* **Extracted data**
......
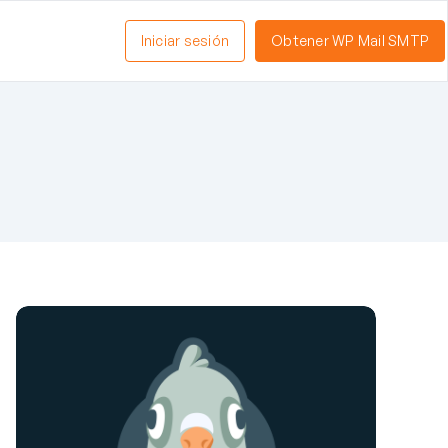
Iniciar sesión
Obtener WP Mail SMTP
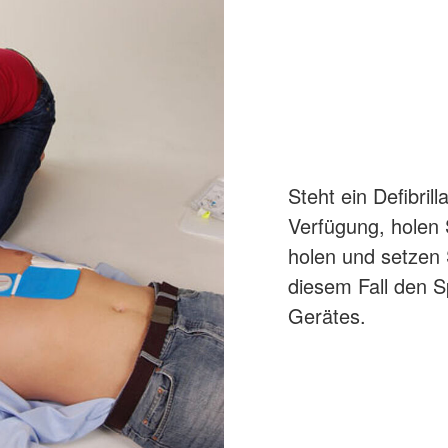
Steht ein Defibril
Verfügung, holen 
holen und setzen S
diesem Fall den 
Gerätes.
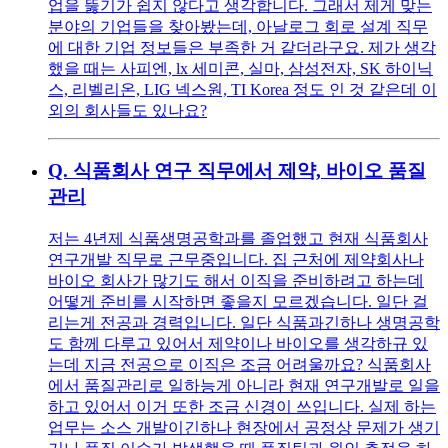
업을 뚫기가 쉽지 않다고 생각합니다. 그래서 제게 맞는
분야의 기업들을 찾아봤는데, 아날로그 회로 설계 직무
에 대한 기업 정보들은 부족한 거 같더라구요. 제가 생각
했을 때는 사피엔, lx 세미콘, 실마, 삼성전자, SK 하이닉
스, 리벨리온, LIG 넥스원, TI Korea 정도 인 것 같은데 이
외의 회사들도 있나요?
Q.
식품회사 연구 직무에서 제약, 바이오 품질
관리
저는 4년제 식품생명공학과를 졸업했고 현재 식품회사
연구개발 직무로 근무중입니다. 집 근처에 제약회사나
바이오 회사가 많기도 해서 이직을 준비하려고 하는데
어떻게 준비를 시작하면 좋을지 모르겠습니다. 일단 걸
리는게 전공과 경력입니다. 일단 식품과긴하나 생명공학
도 함께 다루고 있어서 제약이나 바이오를 생각하규 있
는데 지금 전공으로 이직은 조금 어려울까요? 식품회사
에서 품질관리로 일하능게 아니라 현재 연구개발로 일을
하고 있어서 이거 또한 조금 신경이 쓰입니다. 실제 하는
업무는 소스 개발이긴하나 현장에서 공정상 문제가 생기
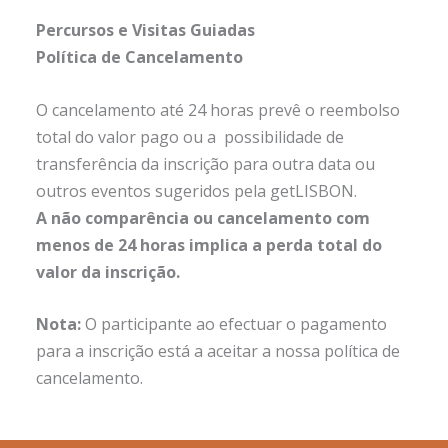
Percursos e Visitas Guiadas
Política de Cancelamento
O cancelamento até 24 horas prevê o reembolso
total do valor pago ou a possibilidade de
transferência da inscrição para outra data ou
outros eventos sugeridos pela getLISBON.
A não comparência ou cancelamento com
menos de 24 horas implica a perda total do
valor da inscrição.
Nota:
O participante ao efectuar o pagamento
para a inscrição está a aceitar a nossa política de
cancelamento.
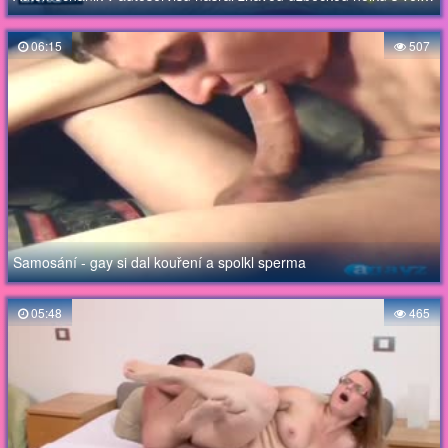
06:15
507
Samosání - gay si dal kouření a spolkl sperma
05:48
465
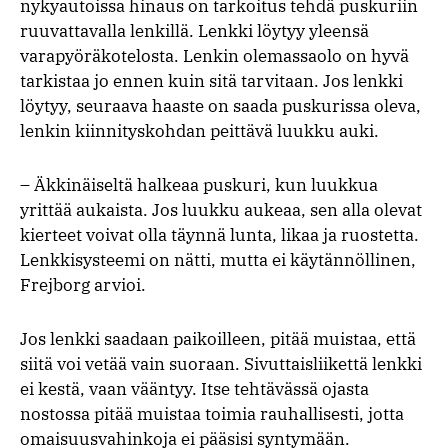
nykyautoissa hinaus on tarkoitus tehdä puskuriin
ruuvattavalla lenkillä. Lenkki löytyy yleensä
varapyöräkotelosta. Lenkin olemassaolo on hyvä
tarkistaa jo ennen kuin sitä tarvitaan. Jos lenkki
löytyy, seuraava haaste on saada puskurissa oleva,
lenkin kiinnityskohdan peittävä luukku auki.
– Äkkinäiseltä halkeaa puskuri, kun luukkua
yrittää aukaista. Jos luukku aukeaa, sen alla olevat
kierteet voivat olla täynnä lunta, likaa ja ruostetta.
Lenkkisysteemi on nätti, mutta ei käytännöllinen,
Frejborg arvioi.
Jos lenkki saadaan paikoilleen, pitää muistaa, että
siitä voi vetää vain suoraan. Sivuttaisliikettä lenkki
ei kestä, vaan vääntyy. Itse tehtävässä ojasta
nostossa pitää muistaa toimia rauhallisesti, jotta
omaisuusvahinkoja ei pääsisi syntymään.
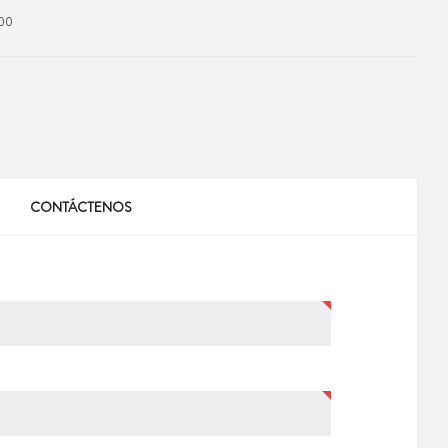
00
CONTÁCTENOS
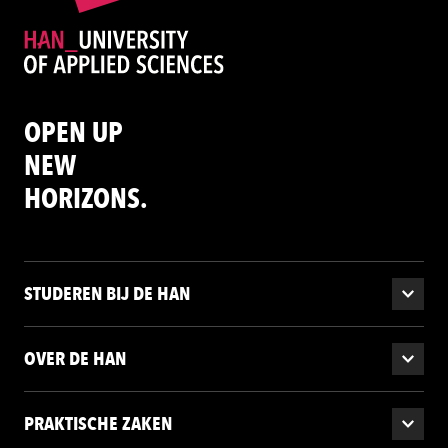
OPEN UP
NEW
HORIZONS.
STUDEREN BIJ DE HAN
OVER DE HAN
PRAKTISCHE ZAKEN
......
* **Aim of the task**
The response should be the full material, repeated exactly, with images removed.

* **Answer box**
Iniciar sesión
Obtener WP Mail SMTP
Steht ein Defibril
Verfügung, holen 
holen und setzen S
diesem Fall den 
Gerätes.
업을 뚫기가 쉽지 않다고 생각합니다. 그래서 제게 맞는
분야의 기업들을 찾아봤는데, 아날로그 회로 설계 직무
에 대한 기업 정보들은 부족한 거 같더라구요. 제가 생각
했을 때는 사피엔, lx 세미콘, 실마, 삼성전자, SK 하이닉
스, 리벨리온, LIG 넥스원, TI Korea 정도 인 것 같은데 이
외의 회사들도 있나요?
Q.
식품회사 연구 직무에서 제약, 바이오 품질
관리
저는 4년제 식품생명공학과를 졸업했고 현재 식품회사
연구개발 직무로 근무중입니다. 집 근처에 제약회사나
바이오 회사가 많기도 해서 이직을 준비하려고 하는데
어떻게 준비를 시작하면 좋을지 모르겠습니다. 일단 걸
리는게 전공과 경력입니다. 일단 식품과긴하나 생명공학
도 함께 다루고 있어서 제약이나 바이오를 생각하규 있
는데 지금 전공으로 이직은 조금 어려울까요? 식품회사
에서 품질관리로 일하능게 아니라 현재 연구개발로 일을
하고 있어서 이거 또한 조금 신경이 쓰입니다. 실제 하는
업무는 소스 개발이긴하나 현장에서 공정상 문제가 생기
Percursos e Visitas Guiadas
Política de Cancelamento
O cancelamento até 24 horas prevê o reembolso
total do valor pago ou a possibilidade de
transferência da inscrição para outra data ou
outros eventos sugeridos pela getLISBON.
A não comparência ou cancelamento com
menos de 24 horas implica a perda total do
valor da inscrição.
Nota:
O participante ao efectuar o pagamento
para a inscrição está a aceitar a nossa política de
cancelamento.
06:15
507
Samosání - gay si dal kouření a spolkl sperma
05:48
465
nykyautoissa hinaus on tarkoitus tehdä puskuriin
ruuvattavalla lenkillä. Lenkki löytyy yleensä
varapyöräkotelosta. Lenkin olemassaolo on hyvä
tarkistaa jo ennen kuin sitä tarvitaan. Jos lenkki
löytyy, seuraava haaste on saada puskurissa oleva,
lenkin kiinnityskohdan peittävä luukku auki.
– Äkkinäiseltä halkeaa puskuri, kun luukkua
yrittää aukaista. Jos luukku aukeaa, sen alla olevat
kierteet voivat olla täynnä lunta, likaa ja ruostetta.
Lenkkisysteemi on nätti, mutta ei käytännöllinen,
Frejborg arvioi.
Jos lenkki saadaan paikoilleen, pitää muistaa, että
siitä voi vetää vain suoraan. Sivuttaisliikettä lenkki
ei kestä, vaan vääntyy. Itse tehtävässä ojasta
nostossa pitää muistaa toimia rauhallisesti, jotta
omaisuusvahinkoja ei pääsisi syntymään.
00
CONTÁCTENOS
OPEN UP
NEW
HORIZONS.
STUDEREN BIJ DE HAN
OVER DE HAN
PRAKTISCHE ZAKEN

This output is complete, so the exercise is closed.